Homeworld: Deserts of Kharak
Cody Kenworthy was born and raised in Pratt Kansas. After receiving a BFA of Fine Arts in Illustration in 2004 from the Ringling College of Art and Design, he began his career working at Relic Entertainment on Company of Heroes, Dawn of War and the Homeworld series as a Cinematic artist, Concept Artist and eventually the Visual Development Director. After Relic he became one of the founders of Blackbird Interactive. There he has worked as Chief Visual Officer, Art Director, and a Concept/Storyboard Artist since BBI's earliest developmental garage days.
Aside from commercial work in the game and film industry, Cody currently resides in Kansas City working as a freelance illustrator with multiple personal projects in the works. He spends his time with his wife and family of 2 boys (and 2 cats) while in between, painting the prairie landscapes.
Aaron Kambeitz was one of the founding members of Relic Entertainment and the acclaimed lead artist on the sci-fi classic Homeworld. Since leaving Relic in 2002, Aaron has been in high demand as an art director, concept artist and intellectual property developer. He has worked for many Vancouver game studios including EA and United Front Games on such titles as Homeworld 2, Need for Speed and Mod Nation Racers.

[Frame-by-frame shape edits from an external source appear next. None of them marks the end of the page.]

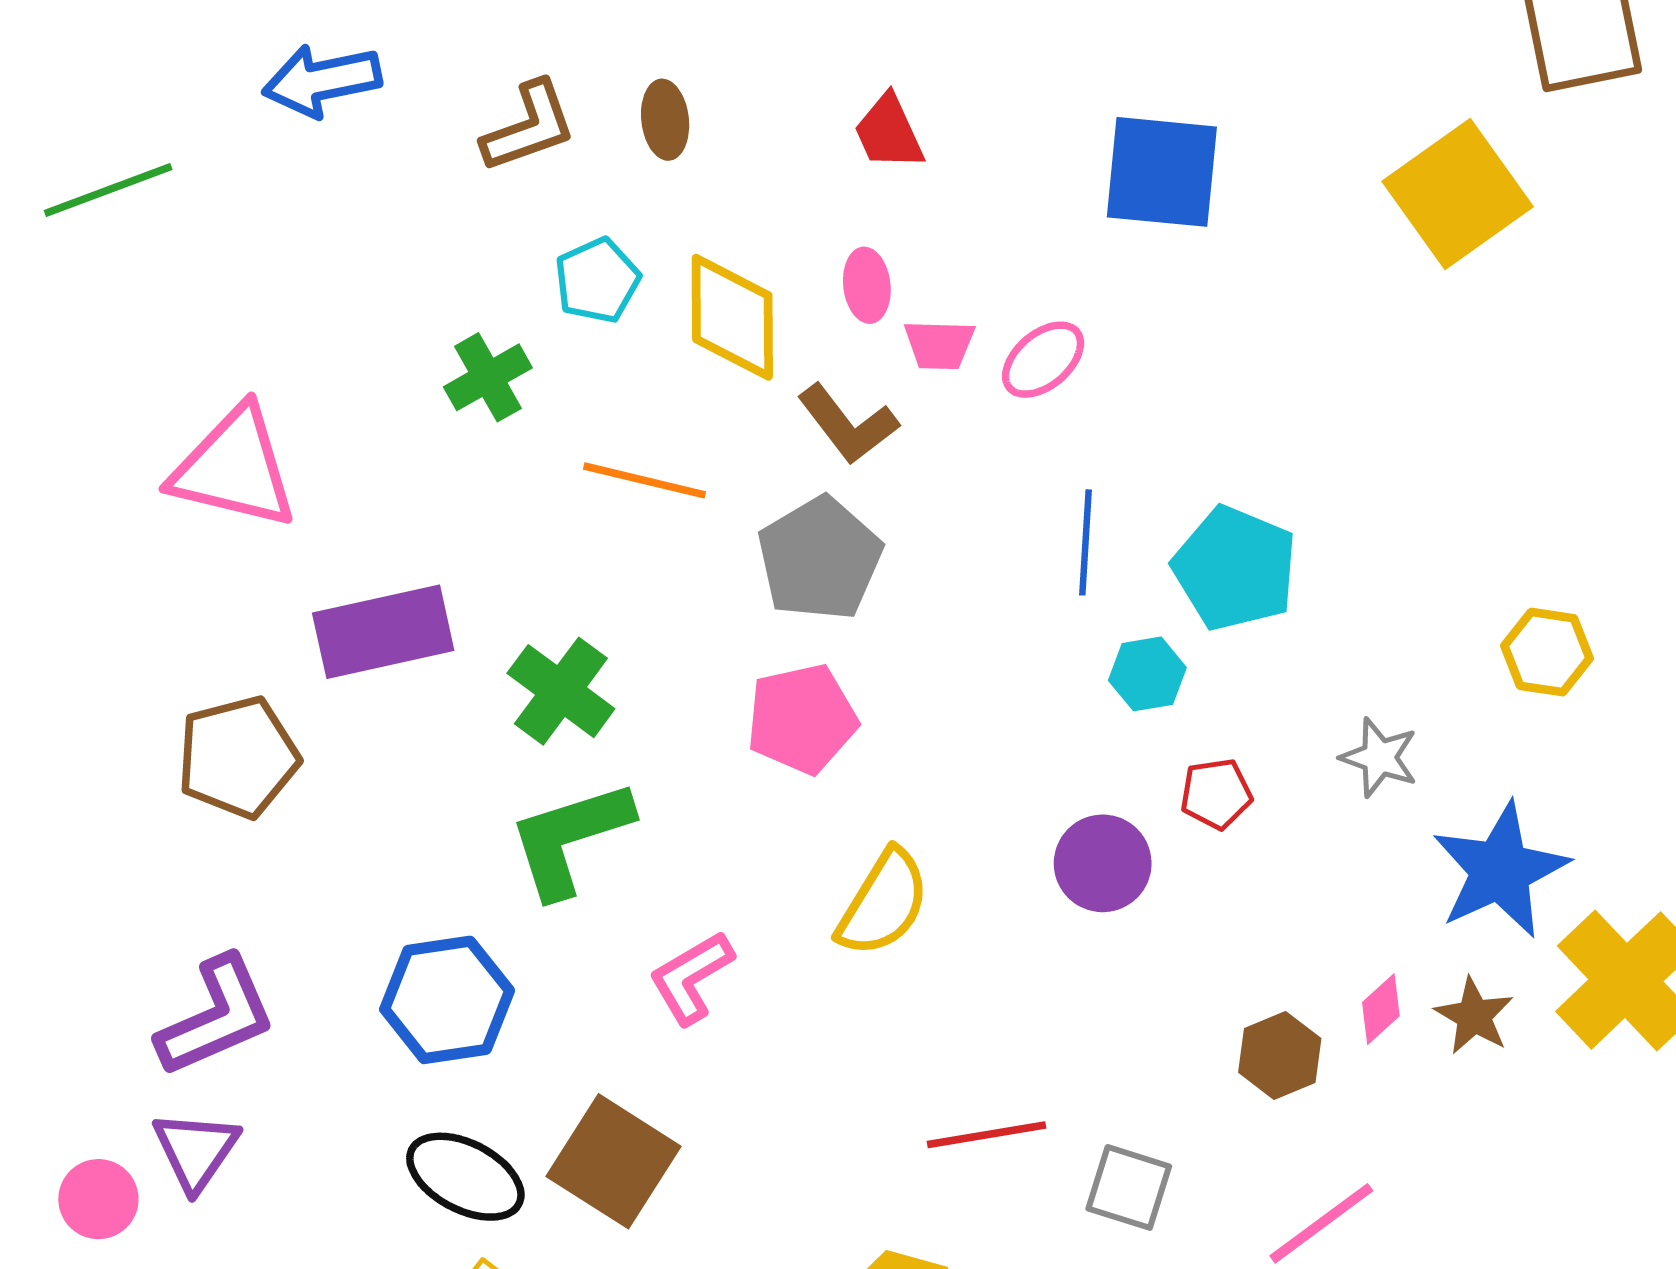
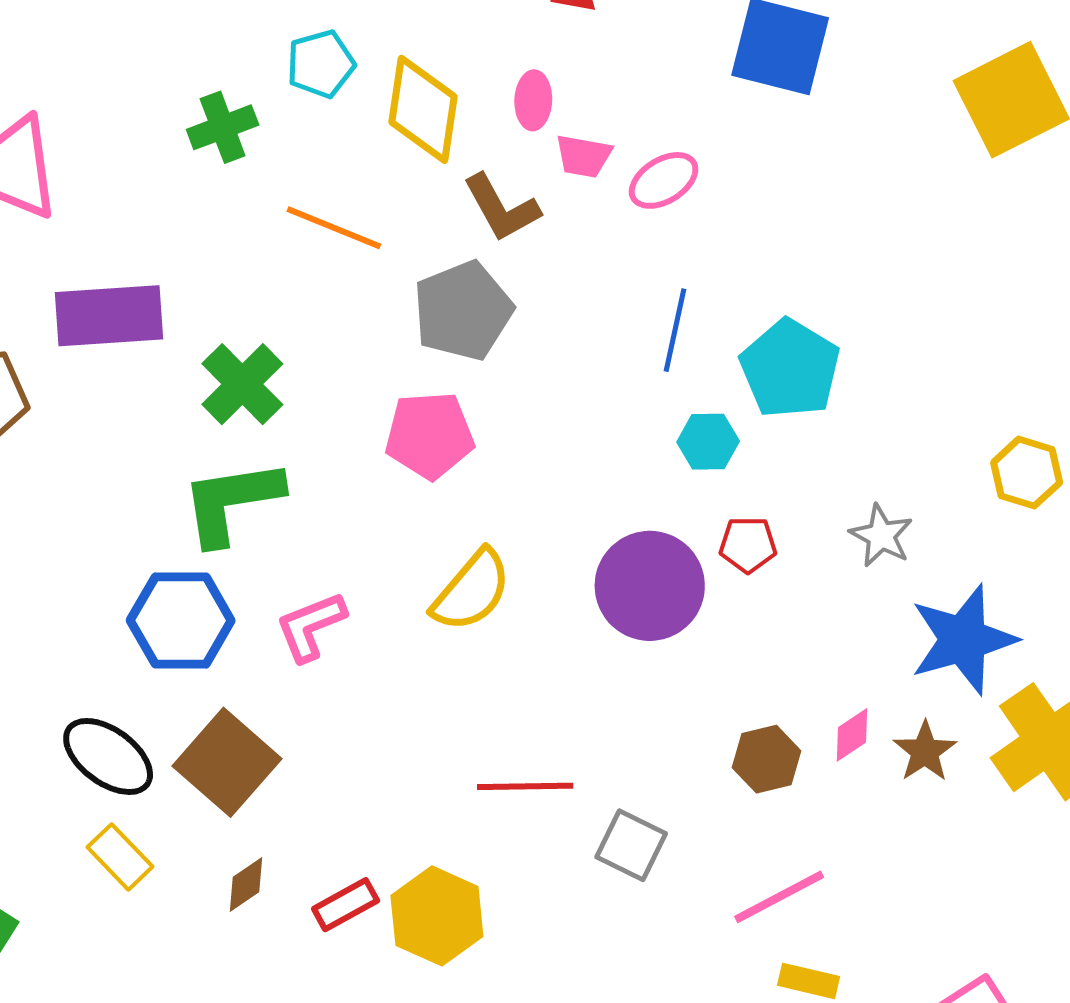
purple circle: (1103, 863) -> (650, 586), size x1.4
blue hexagon: (447, 1000) -> (181, 621), moved

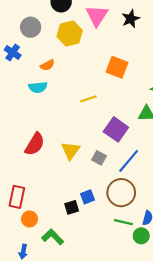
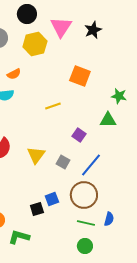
purple square: (116, 129) -> (79, 135), size x0.6
green circle: (141, 236) -> (85, 246), moved
green L-shape: (53, 237) -> (19, 237), turned -30

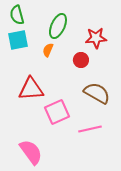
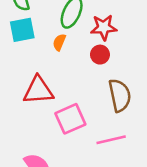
red star: (96, 38) -> (104, 27), moved
brown semicircle: (97, 93) -> (120, 95), turned 48

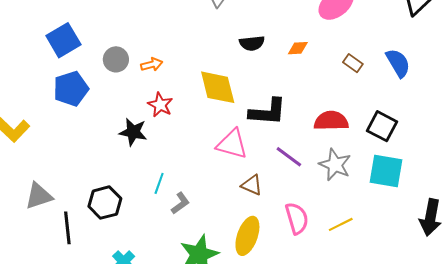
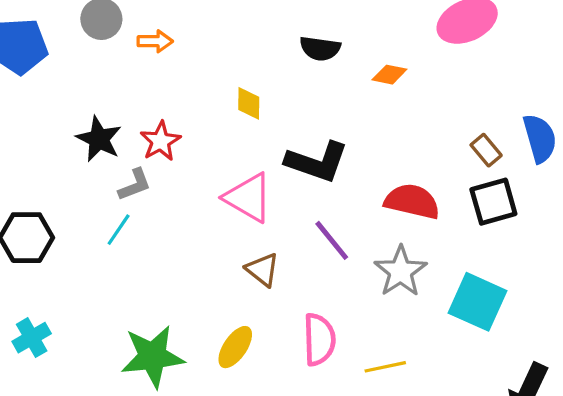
brown rectangle: (353, 63) -> (486, 150), moved
yellow diamond: (218, 87) -> (249, 103), size x0.5
red star: (160, 105) -> (160, 141), moved
black square: (382, 126) -> (493, 202), moved, turned 32
gray L-shape: (180, 203) -> (135, 185), moved
yellow ellipse: (247, 236) -> (235, 347), size x0.7

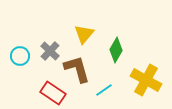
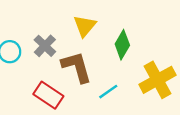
yellow cross: (146, 80) -> (158, 80), turned 32

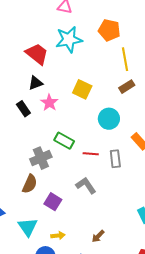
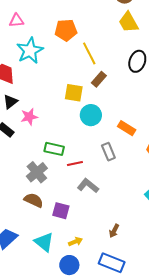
yellow square: (82, 89) -> (74, 93), moved
pink star: (49, 103) -> (29, 117), turned -30
red line: (91, 154) -> (75, 164), moved
brown semicircle: (30, 184) -> (34, 200), turned -72

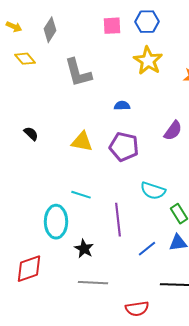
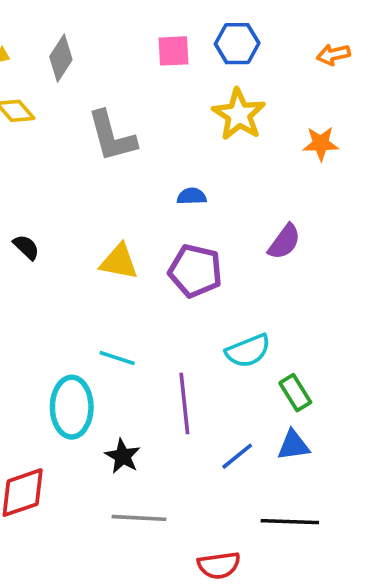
cyan semicircle: (153, 191) -> (248, 351), turned -40

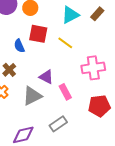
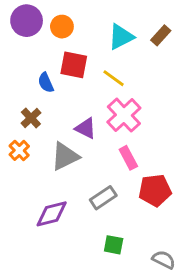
pink cross: (93, 68) -> (124, 115), moved, turned -35
pink rectangle: (65, 92) -> (128, 158), moved
red pentagon: (99, 106) -> (155, 190), moved

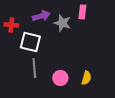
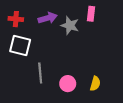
red cross: (11, 25) -> (16, 19), moved
white square: (30, 42) -> (20, 46), moved

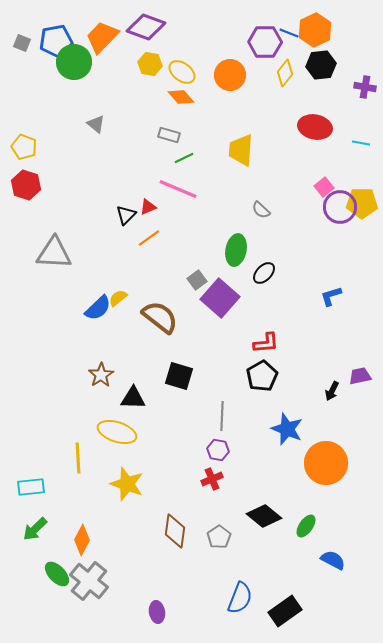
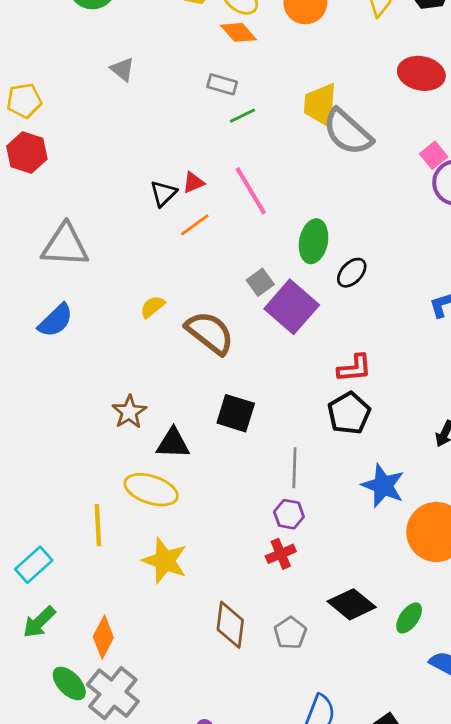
yellow pentagon: (24, 147) -> (24, 101), turned -30
pink line: (178, 189) -> (251, 191), moved, turned 36
gray semicircle: (261, 210) -> (348, 132), moved, size x2.0
blue semicircle: (98, 308) -> (56, 320), moved
cyan rectangle: (31, 487) -> (34, 565), turned -36

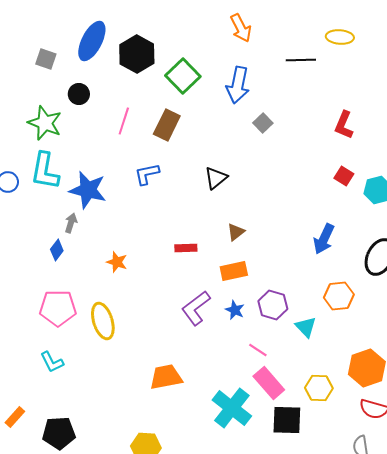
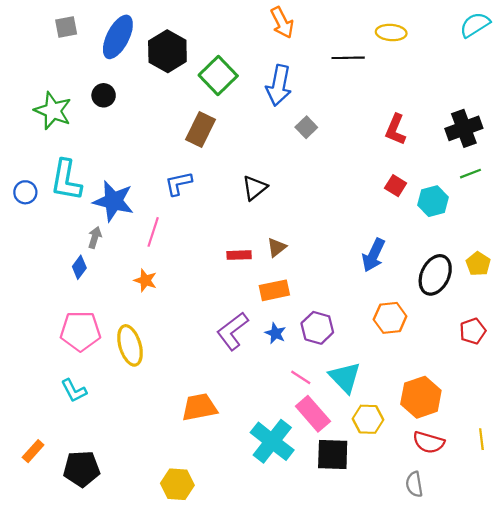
gray square: (46, 59) -> (66, 27), moved, turned -30
pink line: (124, 121) -> (153, 232), moved
green star: (45, 123) -> (53, 111), moved
red rectangle: (186, 248) -> (239, 255), moved
cyan triangle: (306, 327) -> (345, 377), moved, size x1.4

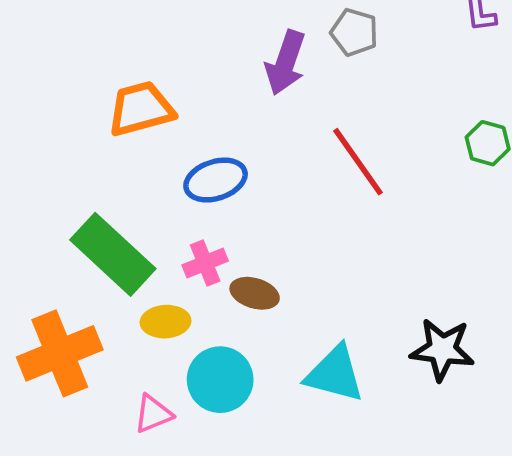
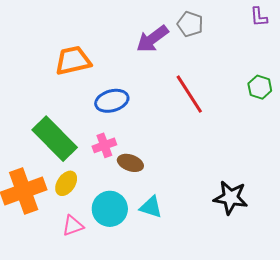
purple arrow: (286, 63) -> (152, 39), turned 32
yellow ellipse: (166, 322) -> (66, 183), moved, turned -55
cyan triangle: (335, 374) -> (151, 207), moved, size x0.7

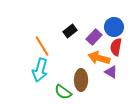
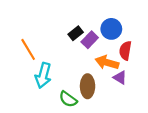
blue circle: (114, 27) -> (111, 29), moved
purple rectangle: (94, 37) -> (90, 40), moved
orange line: (42, 46) -> (28, 49), moved

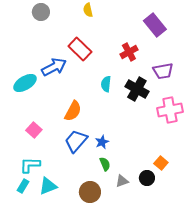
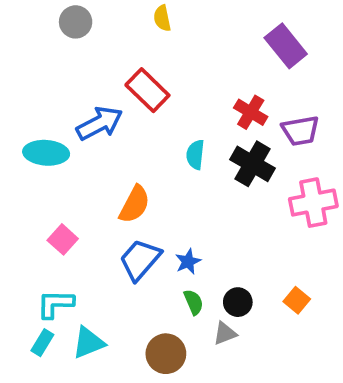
red cross: (129, 52) -> (251, 112), moved, turned -30
cyan ellipse: (25, 83) -> (46, 153), turned 35
black circle: (147, 178) -> (238, 302), moved

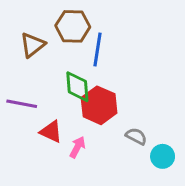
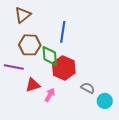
brown hexagon: (73, 26) -> (30, 45), moved
brown triangle: (33, 45) -> (23, 15), moved
red triangle: (51, 132) -> (33, 85), turned -42

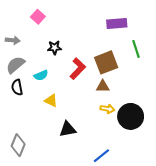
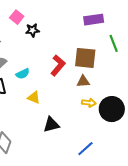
black star: (54, 48) -> (32, 30), moved
brown square: (106, 62) -> (85, 58), turned 30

Brennan Massicotte has worked for 8 years in the Vancouver entertainment industry as a freelance artist and a concept artist in game development. He currently works as the Senior Concept Artist at Blackbird Interactive where he's contributed to the remastering of the Homeworld franchise, the development of Homeworld: Deserts of Kharak and the recent Project Eagle collaboration between BBI and NASA's Jet Propulsion Lab. Brennan is a huge fan of Sci-fi and a ship design enthusiast. When Brennan's not painting you can usually find him soaking up some sun or discussing politics over ramen.
Please give us your name, company, and position
My name is Cody Kenworthy and I am a founder of Blackbird Interactive. I have worked as the Chief Visual Officer, Art Director, and Concept Artist. Currently I am working as a contract illustrator.
My name is J. Aaron Kambeitz, and I'm Blackbird Interactive's 'Chief Creative Consultant'. I'm one of the founders of the company, but I do my work as the company's chief creative person as a consultant to the company rather than as an officer of the company. This slightly unorthodox relationship means that I also get a little time on side projects and other freelance gigs, and keeps things fresh.
My name is Brennan Massicotte and I'm a Lead Artist at Blackbird Interactive.
Tell us more about your winning Into the Pixel piece – what does it showcase? What was the inspiration behind it?
Cody: First off, thanks again for selecting us to be added to your talented collection. I think this piece showcases a bit of the collaborative nature we try to utilize within our process. If a better idea is discovered and it makes sense for the project as a whole then it tends to be embraced. Sometimes a long dormant inspiration resurfaces in the right place at the right time as was the case with this piece. One of the first inspirations was the concept of "islands in the desert" where the planet was harsh enough to where you wouldn't survive long if you were stranded in between outposts. Man-made structures deteriorate quickly so digging into the rock away from the windward side works best
Aaron: Firstly, the picture is what we call an 'animatic plate', which means that its really just a brushed up storyboard panel. That's why it's such a surprise and an honour to have it showcased among such other amazing pieces. I think what it showcases is 'flow'. The piece was painted under extreme conditions - as is sometimes the case in game development when unexpected changes occur. After a story rewrite, I had to produce a brand new and complete set of storyboard panels under an extremely tight deadline. The piece you chose evolved from one such panel. I chose the drastic dark silhouette in the foreground as an easy way to sell the concept of the panel - that a large 'land carrier' had pulled up outside of a remote desert shantytown. The end result showcases the flow state that comes from working with speed and not overthinking your visual choices, but letting them appear out of instinct.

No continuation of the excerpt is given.